Nature volume 96, page 690 (17 February 1916) | Download Citation



VOL. II. of “Contributions from the Jefferson Physical Laboratory of Harvard” consists of reprints of eighteen papers which have appeared in the Physical Review and elsewhere during the years 1913–14. The research work which these papers represents was largely aided by the Coolidge and other funds for original research. Dr. Bridgman's high-pressure work occupies a large share of the volume. We have already noticed in these columns his paper on the technique of high-pressure experimenting. From his other papers in the present volume it seems now clear that the melting points of solids continue to rise as the pressure is increased to 12,000 kilos, per sq. cm. at a rate which shows no sign of the existence of maximum melting points or of any critical points in the melting-point curves. Of the late Prof. B. O. Peirce's work on the magnetisation of short cylinders we gave an account some time ago. Prof. H. C. Hayes shows that a rate-flow meter for fluids depending on the difference of pressure at the centre and side of a vortex can be constructed to give results correct to within 1.5 per cent. Mr. J. Coulson describes an apparatus for reproducing and measuring very short intervals of time depending on the difference of time an elastic wave takes to pass from a point near the middle of a rod to the two ends. Prof.
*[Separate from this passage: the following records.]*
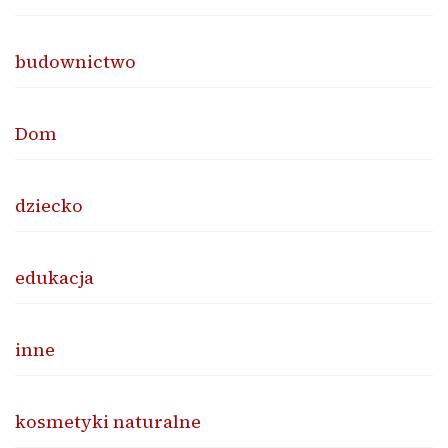
budownictwo
Dom
dziecko
edukacja
inne
kosmetyki naturalne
Lyman has investigated the arc and spark spectra of mercury in the region from λ=187o to 1270, and has found that the positions of the lines do not agree with the predictions of Hughes from photo-electricity data. In the theoretical field, Prof. Hall shows that the phenomena of thermo-electricity seem to be due to free electrons, but that electric conduction seems to a large extent independent of them. Prof. Webster concludes that the phenomena of radiation, of optics, and of photo-electricity can be explained, without discarding the classical dynamics, by the aid of the Parson magneton—a ring of electrons of diameter one-tenth that: of a hydrogen atom moving round its axis with the speed of light. From these short notes it will be seen that the volume constitutes a record of research of which any university may be proud.